Exercise: Since pictures are not part of the copy, please output only the lines from the one with "OK (1042, 1143)" through the end of the data below, exactly as written.

Task data:
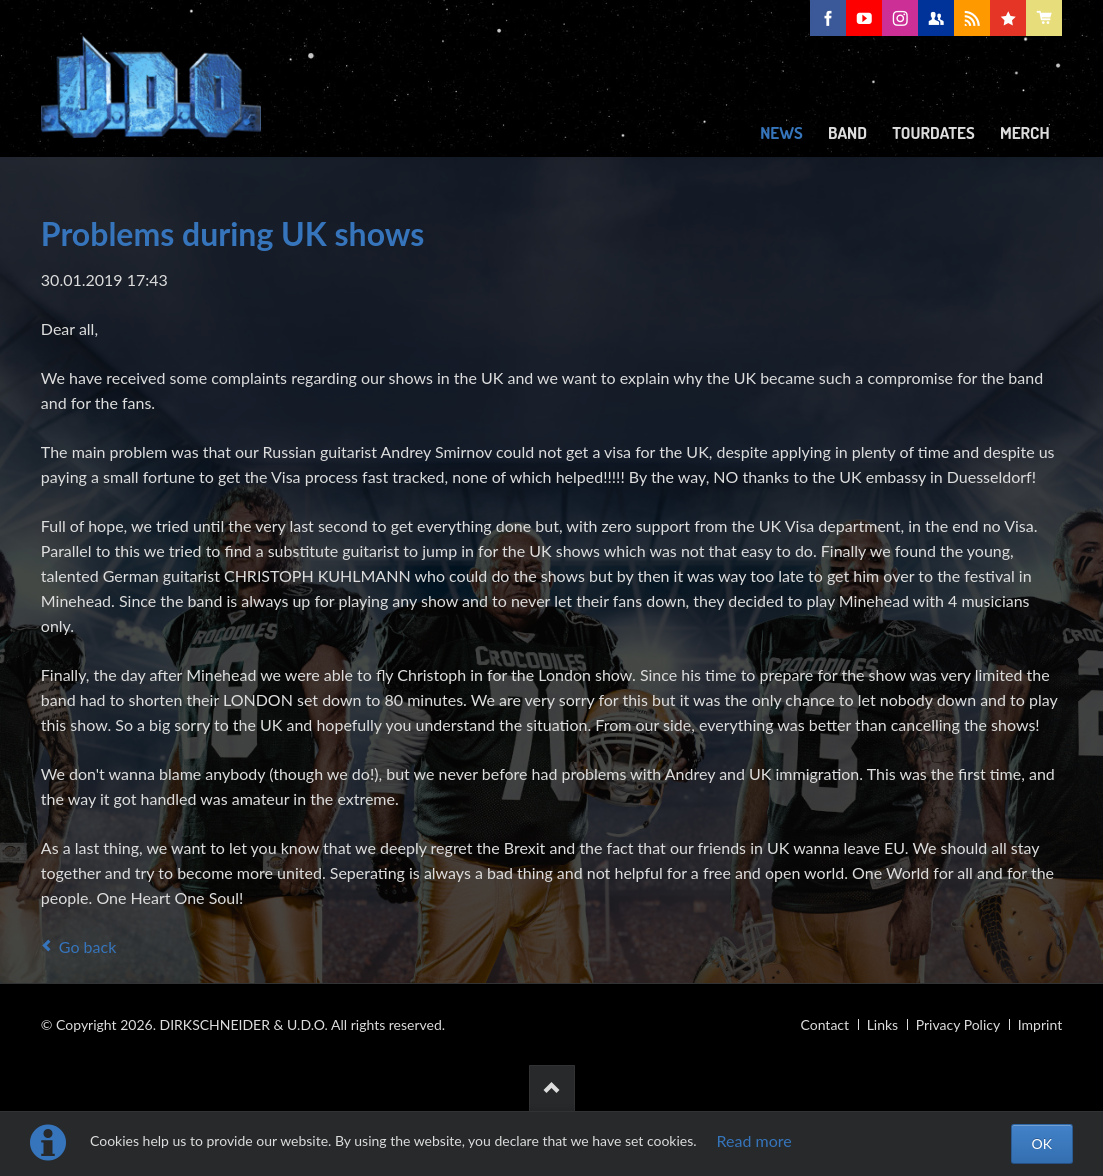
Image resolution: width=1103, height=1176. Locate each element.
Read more (754, 1140)
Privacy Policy (958, 1024)
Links (883, 1024)
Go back (87, 946)
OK (1042, 1143)
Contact (825, 1024)
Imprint (1040, 1024)
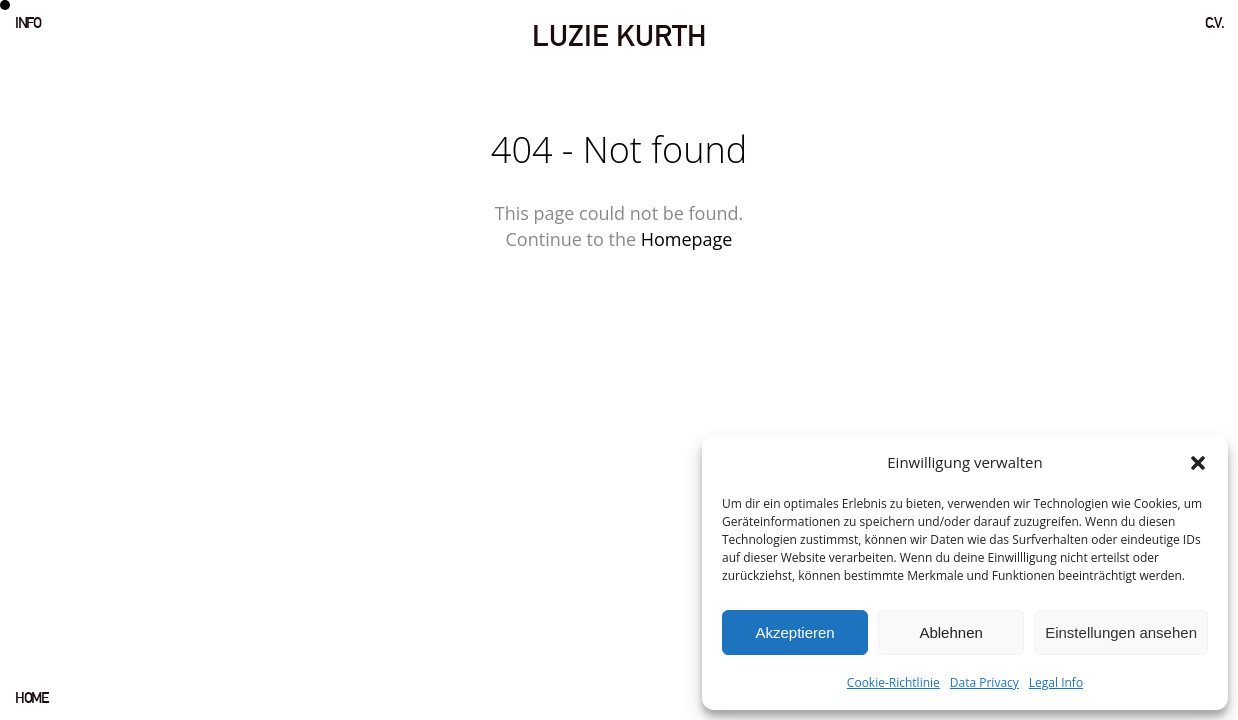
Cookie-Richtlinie (893, 682)
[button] (1198, 463)
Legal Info (1056, 682)
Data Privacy (984, 682)
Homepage (687, 239)
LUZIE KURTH (619, 35)
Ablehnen (950, 632)
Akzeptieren (794, 632)
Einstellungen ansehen (1121, 632)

Reply:
OK (1042, 1143)
Contact (825, 1024)
Imprint (1040, 1024)
Cookie-Richtlinie (893, 682)
[button] (1198, 463)
Legal Info (1056, 682)
Data Privacy (984, 682)
Homepage (687, 239)
LUZIE KURTH (619, 35)
Ablehnen (950, 632)
Akzeptieren (794, 632)
Einstellungen ansehen (1121, 632)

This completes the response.